The apparent ‘solidity’ of the known world is in other words a tremendous hoax, as both scientists and mystics would agree. There seems to us to be nothing more solid, nothing more robust than a definite or literal statement but these definite statements (which we trust and rely on so very much) are nothing more than projections of our assumed point of reference. Inasmuch as our point of reference is ‘true’ then all the statements we make on this basis can be true as well, but how on earth can we seriously argue that there is any such thing as a ‘true’ (i.e. uncontrived) point of reference? Points of reference are only there because we select them; they are only there (as we have said) because we ignore all the other possible reference points and then pretend that we haven’t pretended anything.

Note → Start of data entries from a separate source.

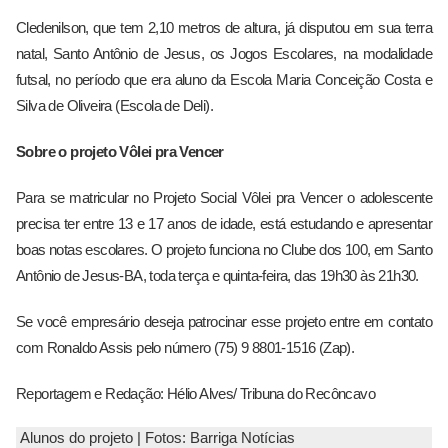
Cledenilson, que tem 2,10 metros de altura, já disputou em sua terra
natal, Santo Antônio de Jesus, os Jogos Escolares, na modalidade
futsal, no período que era aluno da Escola Maria Conceição Costa e
Silva de Oliveira (Escola de Deli).
Sobre o projeto Vôlei pra Vencer
Para se matricular no Projeto Social Vôlei pra Vencer o adolescente
precisa ter entre 13 e 17 anos de idade, está estudando e apresentar
boas notas escolares. O projeto funciona no Clube dos 100, em Santo
Antônio de Jesus-BA, toda terça e quinta-feira, das 19h30 às 21h30.
Se você empresário deseja patrocinar esse projeto entre em contato
com Ronaldo Assis pelo número (75) 9 8801-1516 (Zap).
Reportagem e Redação: Hélio Alves/ Tribuna do Recôncavo
Alunos do projeto | Fotos: Barriga Notícias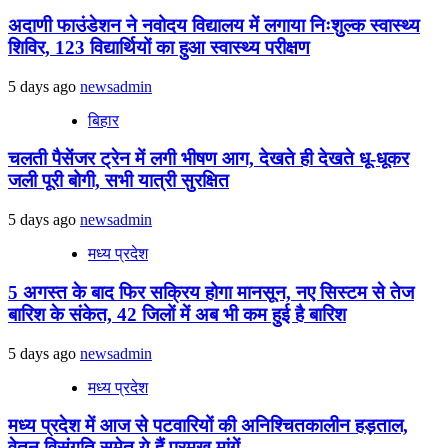
अदाणी फाउंडेशन ने नवोदय विद्यालय में लगाया निःशुल्क स्वास्थ्य
शिविर, 123 विद्यार्थियों का हुआ स्वास्थ्य परीक्षण
5 days ago
newsadmin
बिहार
चलती पैसेंजर ट्रेन में लगी भीषण आग, देखते ही देखते धू-धूकर
जली पूरी बोगी, सभी यात्री सुरक्षित
5 days ago
newsadmin
मध्य प्रदेश
5 अगस्त के बाद फिर सक्रिय होगा मानसून, नए सिस्टम से तेज
बारिश के संकेत, 42 जिलों में अब भी कम हुई है बारिश
5 days ago
newsadmin
मध्य प्रदेश
मध्य प्रदेश में आज से पटवारियों की अनिश्चितकालीन हड़ताल,
वेतन विसंगति समेत ये हैं प्रमुख मांगें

This ‘act of pretence’ is therefore the source or origin of our ‘definite’ or ‘literally-understood world’, not anything else. The solidity upon which we base everything in our lives isn’t ‘solidity’ in the sense that we understand it to be, therefore – it isn’t ‘the solidity of truth’, it’s the ‘solidity’ of ignorance that we are fundamentally unwilling to ever look into…

 

 

 

Image – taken from pantheism.com – the Hallucination Machine

 

 

 

 

3 thoughts on “Literal Hallucinations

  1. It’s amazing how the mind is woven into what seem almost like different fabrics of reference points, different story-webs involving different reference points. They could be called different generic or defined Selves (although when the fabric is lightly woven and shifting in shape, then the Self that appears on this fabric is metaphoric). To corral all these Selves under one personal pronoun seems odd from the metaphoric Self-perspective. It feels this entropy debt, but not as a bad thing. This entropy debt doesn’t register on the fabric of the defined Self; or sometimes it’s felt as a bad conscience, or boredom, or restlessness, but in each of those cases it’s not recognized as entropy debt, but only as the next problem that needs to be avoided. From the metaphoric Self fabric, the entropy debt is not felt as a bad conscience or guilt or any of that, but as coherence! When we see the limits of a point of reference’s validity, this also means we’re simultaneously seeing the relevance and validity of that reference point. And we see this “in passing”, not as a conclusion or eternal verity. It’s an observation of a momentary alignment of relationships. That is, a reference point is never perfectly valid or in-valid. But always somewhat valid, and only in passing. Every thought seems to communicate a slight strain of falseness and error, which is a great thing to the metaphoric Self. It appreciates this error as an indication of a larger world. But the definite Self finds error to be “disappointing”, or frustrating and in general as something to be avoided or prevented. This transition from a generic/definite Self to a metaphoric (not literal) Self (from a fear of error to a love of error) is the greatest challenge maybe, at least so far. It’s a systemic challenge, not a personal life quest, because there is no real individual Self. That Self as your writing makes clear is not really separate, but generic or systemic. Thanks.